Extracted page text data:
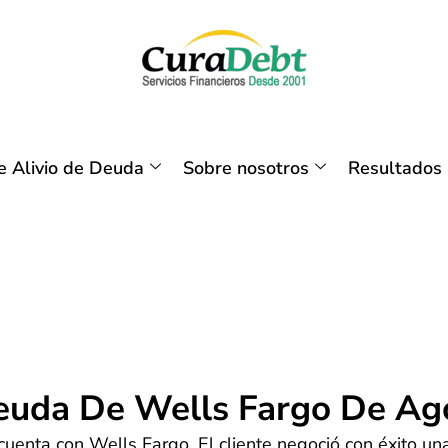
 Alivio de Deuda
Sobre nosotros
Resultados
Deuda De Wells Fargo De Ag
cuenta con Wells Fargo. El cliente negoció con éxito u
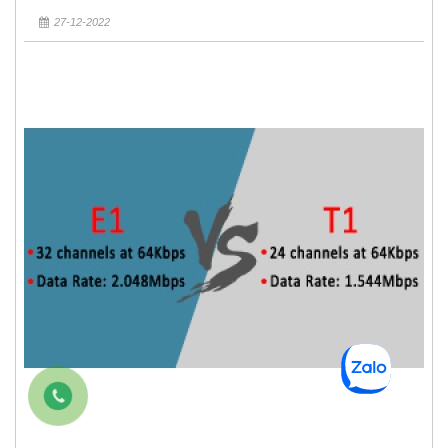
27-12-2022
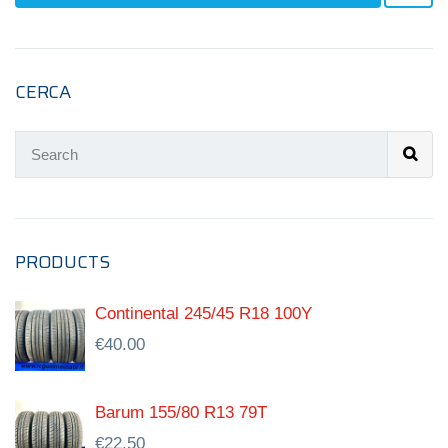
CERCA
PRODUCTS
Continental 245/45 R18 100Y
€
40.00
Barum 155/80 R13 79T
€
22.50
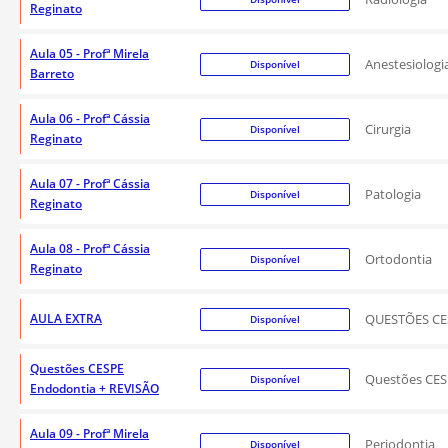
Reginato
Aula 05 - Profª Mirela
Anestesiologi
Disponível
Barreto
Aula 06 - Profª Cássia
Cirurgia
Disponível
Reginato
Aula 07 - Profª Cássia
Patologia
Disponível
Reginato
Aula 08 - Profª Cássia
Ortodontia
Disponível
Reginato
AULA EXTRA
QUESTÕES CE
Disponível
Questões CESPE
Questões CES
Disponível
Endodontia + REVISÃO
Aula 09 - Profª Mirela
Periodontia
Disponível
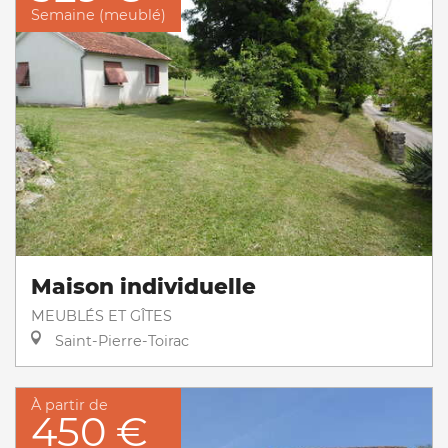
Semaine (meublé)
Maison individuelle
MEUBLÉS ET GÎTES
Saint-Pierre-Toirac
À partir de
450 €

WHAT TO DO: The word "Deuda" appears on some lines of the data above; count those lines and give only the total.

ANSWER BELOW: 2